▸ **Exercise prompt**:
Compute how many lines in the data below hold the word "agosto", then report that number with nothing else.

*** Opening Data records ***

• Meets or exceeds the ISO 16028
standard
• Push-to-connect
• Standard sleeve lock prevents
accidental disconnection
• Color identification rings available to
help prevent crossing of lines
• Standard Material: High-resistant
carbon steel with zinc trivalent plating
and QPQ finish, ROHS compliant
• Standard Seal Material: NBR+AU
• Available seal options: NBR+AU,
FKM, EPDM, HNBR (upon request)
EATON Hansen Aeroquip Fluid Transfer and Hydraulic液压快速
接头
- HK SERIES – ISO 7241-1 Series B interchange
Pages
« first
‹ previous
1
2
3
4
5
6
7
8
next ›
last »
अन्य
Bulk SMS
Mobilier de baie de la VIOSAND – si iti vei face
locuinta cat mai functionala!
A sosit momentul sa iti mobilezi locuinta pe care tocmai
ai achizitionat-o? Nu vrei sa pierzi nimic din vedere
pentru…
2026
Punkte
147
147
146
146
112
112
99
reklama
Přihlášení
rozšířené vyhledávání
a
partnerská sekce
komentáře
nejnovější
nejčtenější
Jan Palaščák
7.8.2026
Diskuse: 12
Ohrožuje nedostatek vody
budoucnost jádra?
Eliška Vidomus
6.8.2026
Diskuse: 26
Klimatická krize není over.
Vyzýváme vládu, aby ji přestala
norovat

*** Closing Data records ***
*** Opening Data records ***

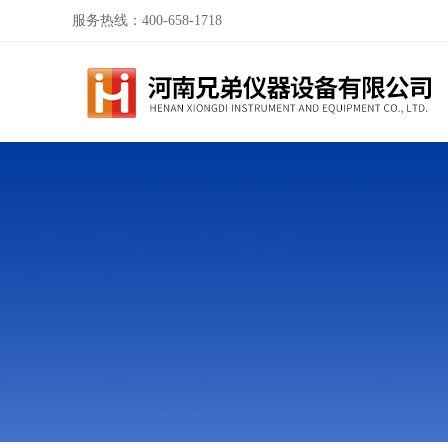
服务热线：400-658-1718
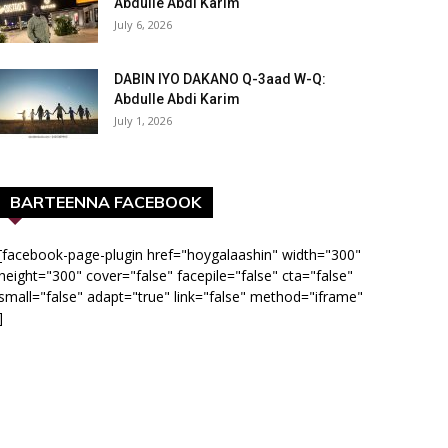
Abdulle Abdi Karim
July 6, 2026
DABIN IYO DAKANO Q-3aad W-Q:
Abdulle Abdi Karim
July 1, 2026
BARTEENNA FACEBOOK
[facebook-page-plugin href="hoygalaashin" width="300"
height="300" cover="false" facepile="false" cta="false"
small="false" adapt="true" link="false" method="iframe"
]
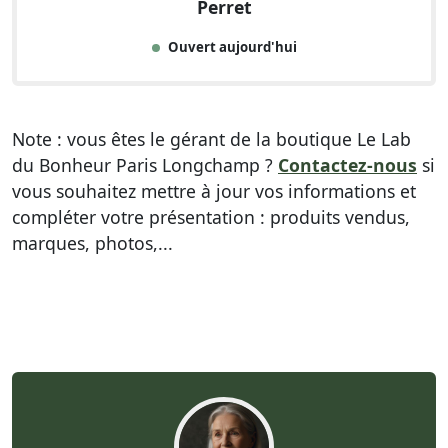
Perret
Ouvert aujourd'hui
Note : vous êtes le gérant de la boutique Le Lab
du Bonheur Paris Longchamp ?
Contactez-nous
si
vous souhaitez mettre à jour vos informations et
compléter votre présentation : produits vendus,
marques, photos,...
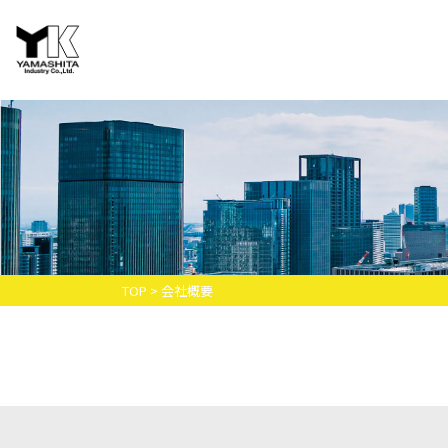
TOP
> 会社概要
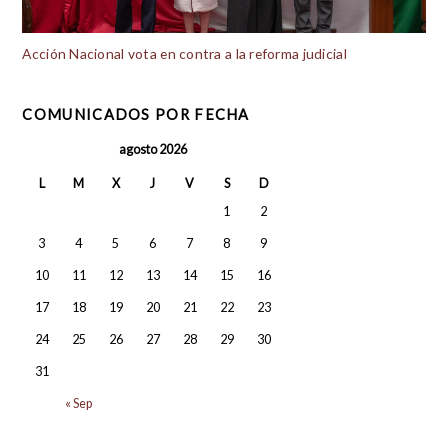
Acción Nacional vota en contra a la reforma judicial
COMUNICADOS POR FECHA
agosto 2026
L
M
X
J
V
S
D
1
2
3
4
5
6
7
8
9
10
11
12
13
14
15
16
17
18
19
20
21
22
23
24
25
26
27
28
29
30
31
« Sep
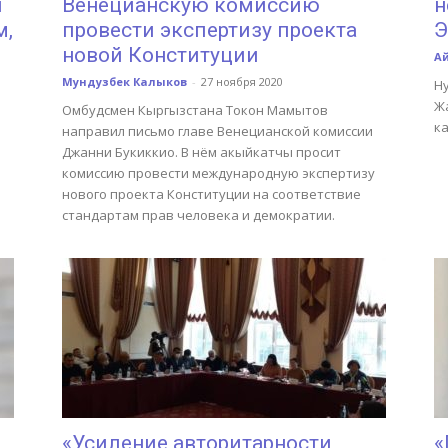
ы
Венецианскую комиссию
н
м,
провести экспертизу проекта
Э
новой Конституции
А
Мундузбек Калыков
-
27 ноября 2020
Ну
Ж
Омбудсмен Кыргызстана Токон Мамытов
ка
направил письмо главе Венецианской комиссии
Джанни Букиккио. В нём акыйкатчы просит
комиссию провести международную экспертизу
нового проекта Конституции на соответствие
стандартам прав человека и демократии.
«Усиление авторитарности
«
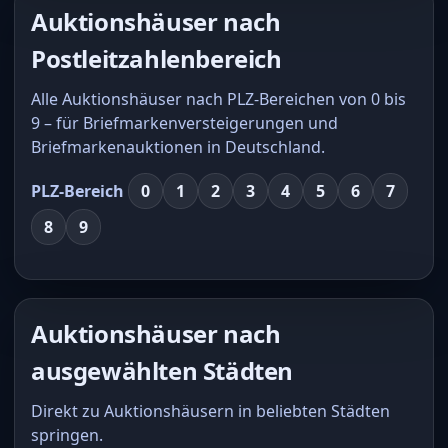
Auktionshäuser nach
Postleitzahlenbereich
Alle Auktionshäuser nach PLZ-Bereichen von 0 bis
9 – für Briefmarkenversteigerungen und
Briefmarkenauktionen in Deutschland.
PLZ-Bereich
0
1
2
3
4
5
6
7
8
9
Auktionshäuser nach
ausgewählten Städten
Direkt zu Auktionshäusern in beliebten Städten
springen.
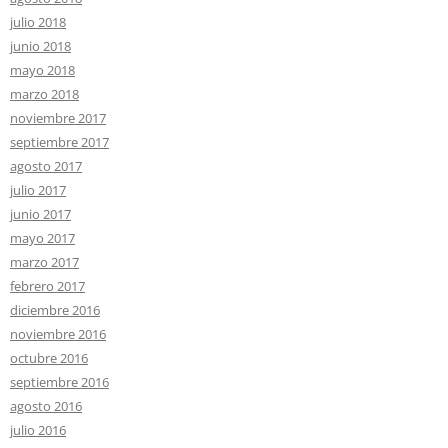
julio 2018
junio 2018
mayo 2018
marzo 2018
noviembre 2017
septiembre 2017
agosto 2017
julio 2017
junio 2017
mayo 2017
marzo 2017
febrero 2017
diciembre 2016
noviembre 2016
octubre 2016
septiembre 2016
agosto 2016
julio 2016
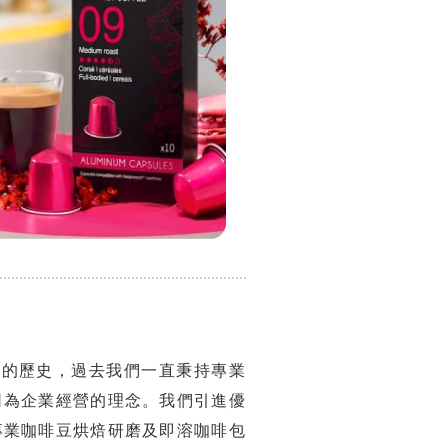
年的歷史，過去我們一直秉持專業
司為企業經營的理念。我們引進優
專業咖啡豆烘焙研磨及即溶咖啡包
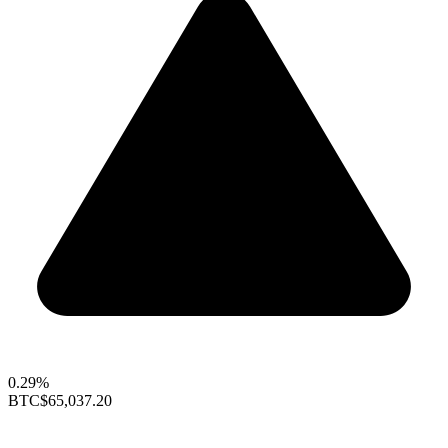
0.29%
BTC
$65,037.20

*** Closing Data records ***

▸ **Answer space**:
3